Your instructions>
Show every line of the data below that includes the word "hamburgare".

Given data>
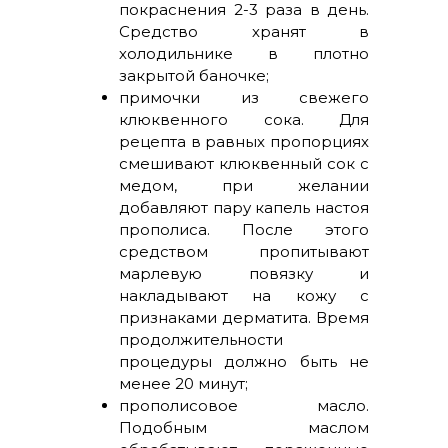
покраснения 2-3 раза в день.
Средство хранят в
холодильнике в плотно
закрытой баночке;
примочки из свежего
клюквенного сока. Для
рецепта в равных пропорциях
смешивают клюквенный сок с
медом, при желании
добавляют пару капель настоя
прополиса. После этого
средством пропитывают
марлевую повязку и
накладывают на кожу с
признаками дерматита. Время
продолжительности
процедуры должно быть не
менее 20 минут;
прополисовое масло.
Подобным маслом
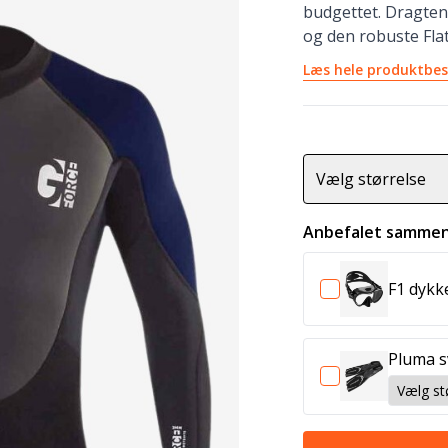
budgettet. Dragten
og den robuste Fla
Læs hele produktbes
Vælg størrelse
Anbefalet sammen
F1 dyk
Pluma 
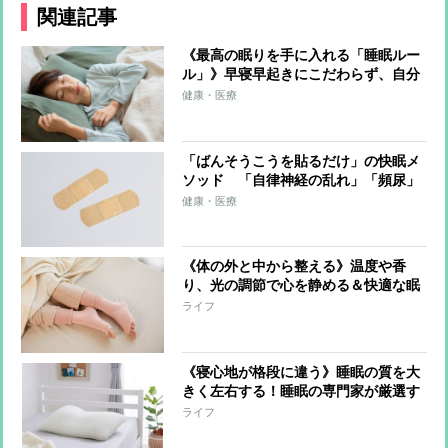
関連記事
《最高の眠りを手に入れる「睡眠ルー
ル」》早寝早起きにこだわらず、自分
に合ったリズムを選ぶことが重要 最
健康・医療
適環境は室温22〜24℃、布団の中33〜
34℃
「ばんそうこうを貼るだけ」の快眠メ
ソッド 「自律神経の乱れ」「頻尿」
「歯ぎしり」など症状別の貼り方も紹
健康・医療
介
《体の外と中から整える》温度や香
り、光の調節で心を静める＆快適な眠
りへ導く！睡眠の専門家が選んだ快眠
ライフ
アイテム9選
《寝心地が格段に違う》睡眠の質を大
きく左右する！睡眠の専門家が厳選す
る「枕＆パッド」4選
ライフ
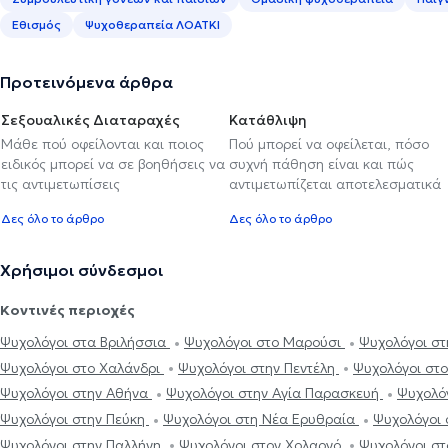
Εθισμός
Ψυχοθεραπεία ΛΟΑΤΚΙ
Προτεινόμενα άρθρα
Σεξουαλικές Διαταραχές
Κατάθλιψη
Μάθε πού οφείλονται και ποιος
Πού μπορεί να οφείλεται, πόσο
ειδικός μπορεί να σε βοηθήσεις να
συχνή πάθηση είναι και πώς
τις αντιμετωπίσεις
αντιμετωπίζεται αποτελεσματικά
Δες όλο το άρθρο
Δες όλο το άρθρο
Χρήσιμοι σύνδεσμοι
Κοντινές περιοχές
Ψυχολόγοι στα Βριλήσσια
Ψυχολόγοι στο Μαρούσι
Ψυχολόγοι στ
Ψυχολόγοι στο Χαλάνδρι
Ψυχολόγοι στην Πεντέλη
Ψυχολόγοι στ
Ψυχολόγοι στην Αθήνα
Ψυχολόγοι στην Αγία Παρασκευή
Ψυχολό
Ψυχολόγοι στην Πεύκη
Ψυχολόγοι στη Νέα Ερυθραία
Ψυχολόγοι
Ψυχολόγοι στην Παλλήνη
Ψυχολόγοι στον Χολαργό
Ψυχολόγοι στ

* * *

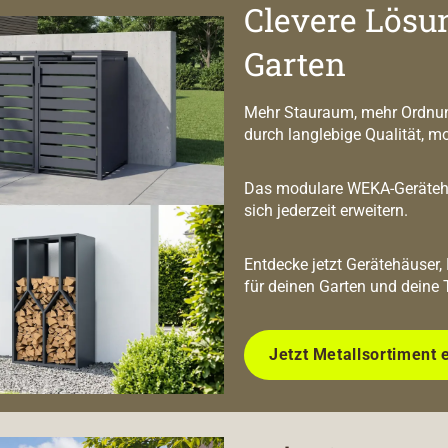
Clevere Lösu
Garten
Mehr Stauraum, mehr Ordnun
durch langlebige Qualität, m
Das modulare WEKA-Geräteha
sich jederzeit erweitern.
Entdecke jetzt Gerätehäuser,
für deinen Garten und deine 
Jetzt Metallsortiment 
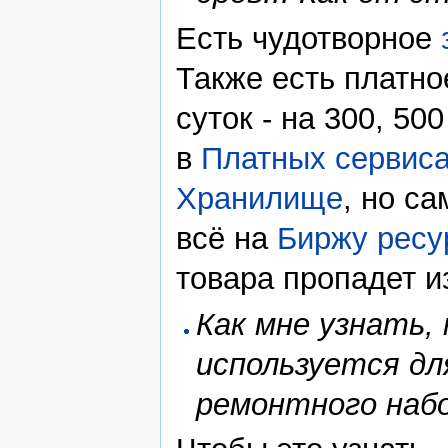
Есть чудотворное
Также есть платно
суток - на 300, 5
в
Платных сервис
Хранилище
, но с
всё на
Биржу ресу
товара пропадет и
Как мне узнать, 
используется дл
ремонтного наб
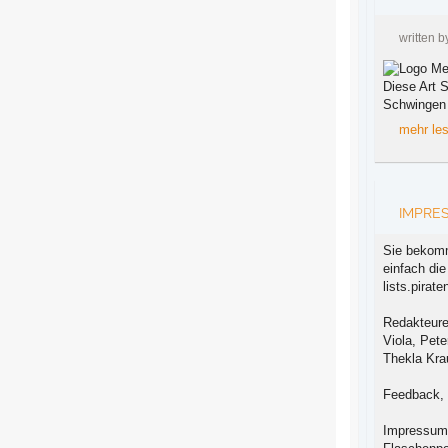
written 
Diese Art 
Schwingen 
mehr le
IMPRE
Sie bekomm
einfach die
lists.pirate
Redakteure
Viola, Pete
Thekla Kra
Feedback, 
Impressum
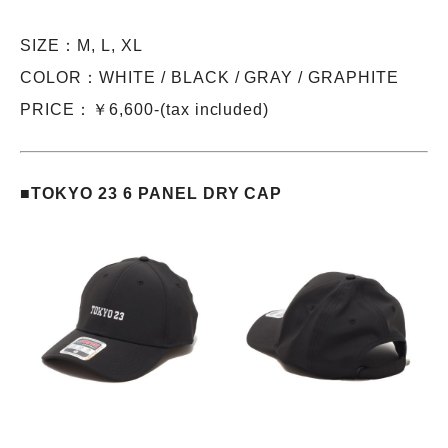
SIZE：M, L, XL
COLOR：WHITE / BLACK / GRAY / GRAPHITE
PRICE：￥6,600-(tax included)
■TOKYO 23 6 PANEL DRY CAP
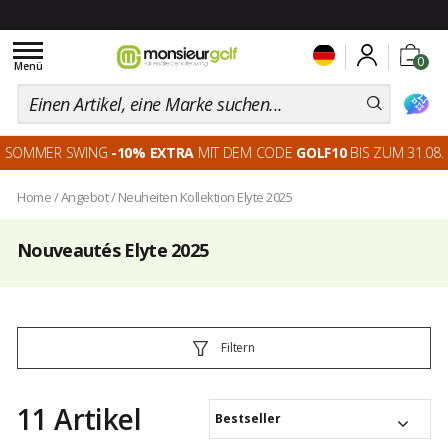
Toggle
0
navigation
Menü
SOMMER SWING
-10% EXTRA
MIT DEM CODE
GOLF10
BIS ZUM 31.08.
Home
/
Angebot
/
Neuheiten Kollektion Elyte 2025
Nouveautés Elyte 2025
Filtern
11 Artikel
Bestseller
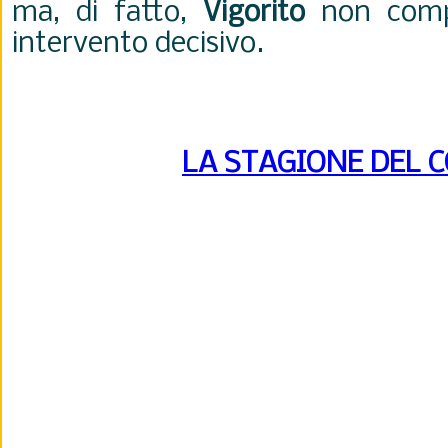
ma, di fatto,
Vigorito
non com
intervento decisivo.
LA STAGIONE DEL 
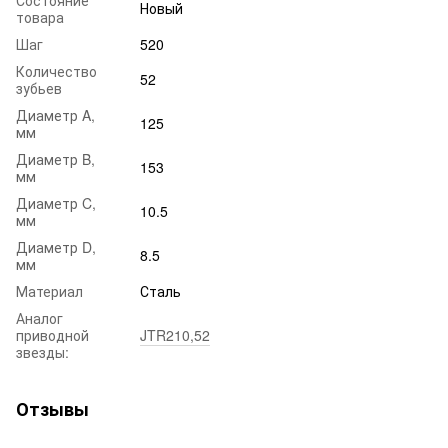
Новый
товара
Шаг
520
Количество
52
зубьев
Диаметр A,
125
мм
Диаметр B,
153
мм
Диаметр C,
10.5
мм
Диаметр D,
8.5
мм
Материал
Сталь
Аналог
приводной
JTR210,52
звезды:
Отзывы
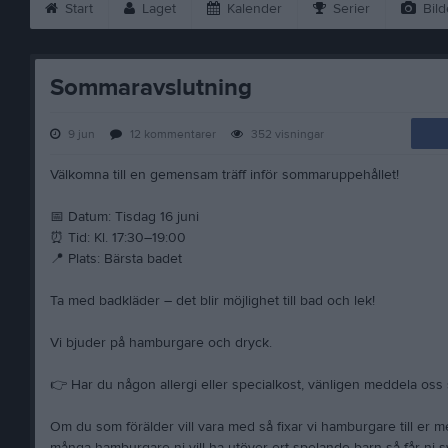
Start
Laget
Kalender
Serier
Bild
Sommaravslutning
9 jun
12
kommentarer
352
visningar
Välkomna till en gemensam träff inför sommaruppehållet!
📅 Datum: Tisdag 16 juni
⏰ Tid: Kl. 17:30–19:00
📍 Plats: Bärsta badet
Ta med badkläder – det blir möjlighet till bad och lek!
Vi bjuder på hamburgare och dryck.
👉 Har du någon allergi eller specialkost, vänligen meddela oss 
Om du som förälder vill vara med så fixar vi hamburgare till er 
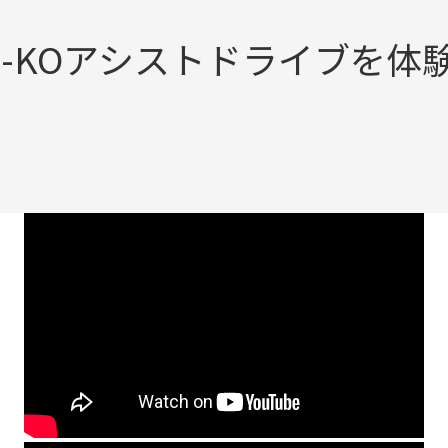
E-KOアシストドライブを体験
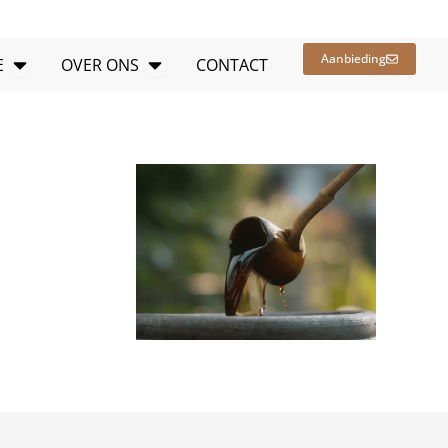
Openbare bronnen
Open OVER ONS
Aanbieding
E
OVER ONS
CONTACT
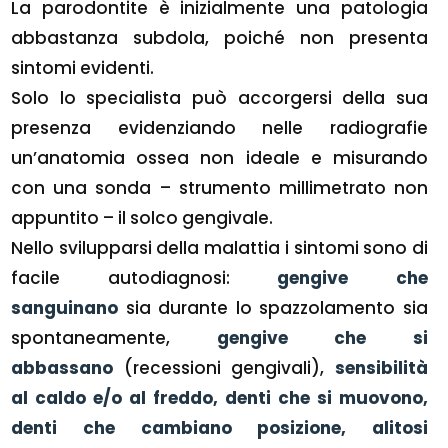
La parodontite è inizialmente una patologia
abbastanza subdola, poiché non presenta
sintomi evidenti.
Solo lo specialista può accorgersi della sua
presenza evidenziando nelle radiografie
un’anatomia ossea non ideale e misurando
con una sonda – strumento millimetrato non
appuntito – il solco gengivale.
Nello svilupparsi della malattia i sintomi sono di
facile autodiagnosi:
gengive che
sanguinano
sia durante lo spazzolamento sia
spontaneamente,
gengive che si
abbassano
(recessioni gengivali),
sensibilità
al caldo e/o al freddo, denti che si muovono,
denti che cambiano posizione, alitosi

Task answer>
Vi bjuder på hamburgare och dryck.
Om du som förälder vill vara med så fixar vi hamburgare till er 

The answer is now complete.